§ **Try it**:
With the pictures left out, restate exactly the part below that opens with the line containing "București 2026" and closes with the line containing "Stellenausschreibung".

§ **Data**:
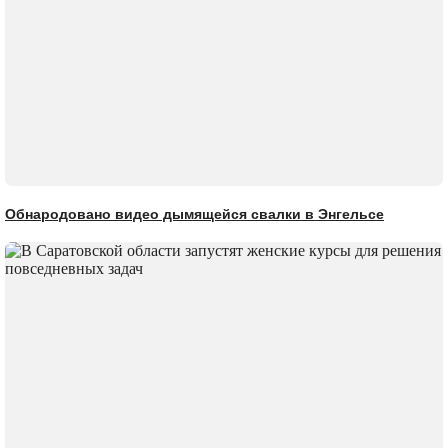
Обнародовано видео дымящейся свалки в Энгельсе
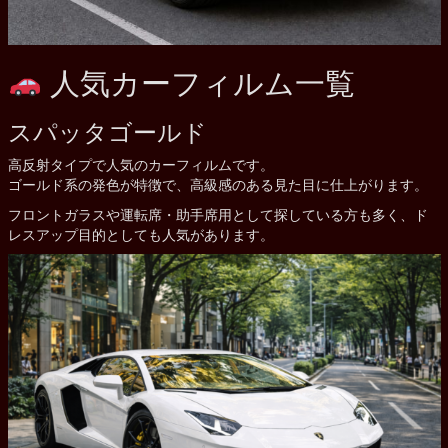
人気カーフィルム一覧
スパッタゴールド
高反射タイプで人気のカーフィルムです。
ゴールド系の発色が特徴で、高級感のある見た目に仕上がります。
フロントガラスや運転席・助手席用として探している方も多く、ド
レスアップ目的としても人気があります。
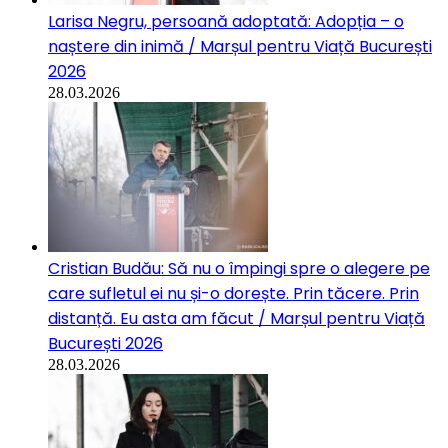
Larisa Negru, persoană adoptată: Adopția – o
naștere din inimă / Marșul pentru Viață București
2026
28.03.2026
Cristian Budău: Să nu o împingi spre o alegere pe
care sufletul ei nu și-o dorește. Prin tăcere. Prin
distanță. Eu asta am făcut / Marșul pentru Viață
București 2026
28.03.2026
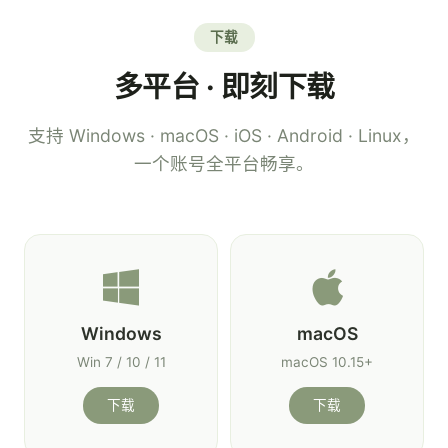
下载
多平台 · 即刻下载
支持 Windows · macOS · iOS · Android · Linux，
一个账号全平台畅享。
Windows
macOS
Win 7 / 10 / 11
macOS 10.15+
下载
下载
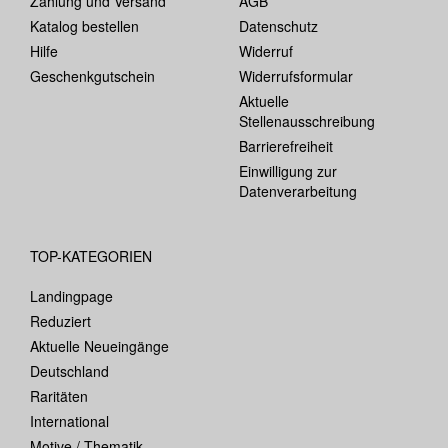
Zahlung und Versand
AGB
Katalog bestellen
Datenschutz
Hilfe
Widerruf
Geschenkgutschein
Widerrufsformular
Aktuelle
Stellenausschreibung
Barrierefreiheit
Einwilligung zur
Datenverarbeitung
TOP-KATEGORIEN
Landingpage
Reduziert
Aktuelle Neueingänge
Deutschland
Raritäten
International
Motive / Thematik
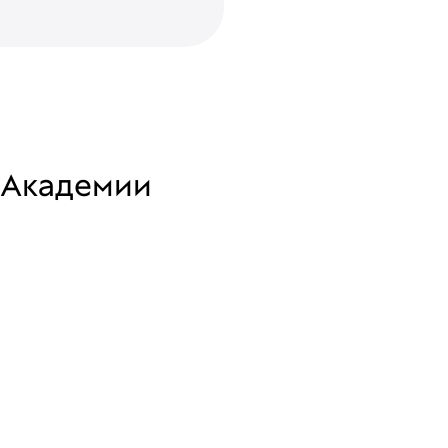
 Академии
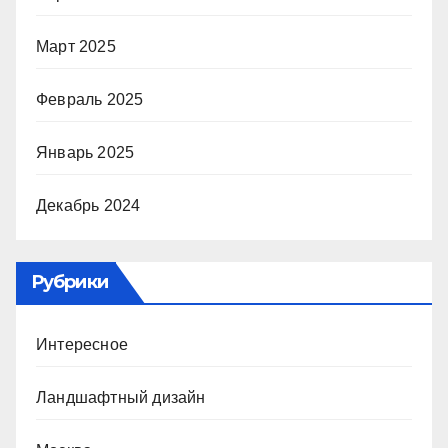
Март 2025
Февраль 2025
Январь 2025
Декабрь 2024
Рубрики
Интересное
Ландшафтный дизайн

...

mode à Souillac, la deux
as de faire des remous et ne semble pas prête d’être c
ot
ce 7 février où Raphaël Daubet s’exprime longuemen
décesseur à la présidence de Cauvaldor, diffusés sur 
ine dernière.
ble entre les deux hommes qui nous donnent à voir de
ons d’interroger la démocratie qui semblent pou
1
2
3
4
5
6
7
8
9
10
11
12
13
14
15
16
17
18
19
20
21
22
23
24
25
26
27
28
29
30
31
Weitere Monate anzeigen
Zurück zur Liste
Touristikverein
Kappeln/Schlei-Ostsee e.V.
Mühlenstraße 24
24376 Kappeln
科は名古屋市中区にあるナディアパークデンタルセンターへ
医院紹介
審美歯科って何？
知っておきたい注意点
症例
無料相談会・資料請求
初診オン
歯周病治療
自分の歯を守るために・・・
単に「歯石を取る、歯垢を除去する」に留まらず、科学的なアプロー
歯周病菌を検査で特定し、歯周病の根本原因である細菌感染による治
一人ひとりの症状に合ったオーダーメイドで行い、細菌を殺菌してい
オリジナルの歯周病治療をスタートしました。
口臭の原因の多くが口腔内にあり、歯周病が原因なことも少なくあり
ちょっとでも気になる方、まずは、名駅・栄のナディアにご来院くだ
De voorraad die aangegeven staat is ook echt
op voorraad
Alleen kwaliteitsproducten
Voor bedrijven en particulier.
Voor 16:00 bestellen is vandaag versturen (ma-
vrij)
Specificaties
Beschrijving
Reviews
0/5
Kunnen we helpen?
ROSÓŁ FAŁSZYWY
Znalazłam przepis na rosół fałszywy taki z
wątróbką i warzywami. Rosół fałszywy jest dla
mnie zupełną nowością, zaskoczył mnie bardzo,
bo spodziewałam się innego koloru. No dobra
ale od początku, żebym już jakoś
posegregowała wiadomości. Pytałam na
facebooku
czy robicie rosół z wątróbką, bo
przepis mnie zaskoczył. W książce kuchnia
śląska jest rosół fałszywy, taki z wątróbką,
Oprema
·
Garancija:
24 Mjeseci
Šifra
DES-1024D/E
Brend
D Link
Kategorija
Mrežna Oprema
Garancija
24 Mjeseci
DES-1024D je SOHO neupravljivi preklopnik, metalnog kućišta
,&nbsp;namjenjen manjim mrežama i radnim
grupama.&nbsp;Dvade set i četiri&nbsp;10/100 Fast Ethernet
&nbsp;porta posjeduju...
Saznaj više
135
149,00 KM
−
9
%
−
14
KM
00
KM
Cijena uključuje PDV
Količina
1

§ **Completed task**:
București 2026
28.03.2026
下载
多平台 · 即刻下载
支持 Windows · macOS · iOS · Android · Linux，
一个账号全平台畅享。
Windows
macOS
Win 7 / 10 / 11
macOS 10.15+
下载
下载
Zahlung und Versand
AGB
Katalog bestellen
Datenschutz
Hilfe
Widerruf
Geschenkgutschein
Widerrufsformular
Aktuelle
Stellenausschreibung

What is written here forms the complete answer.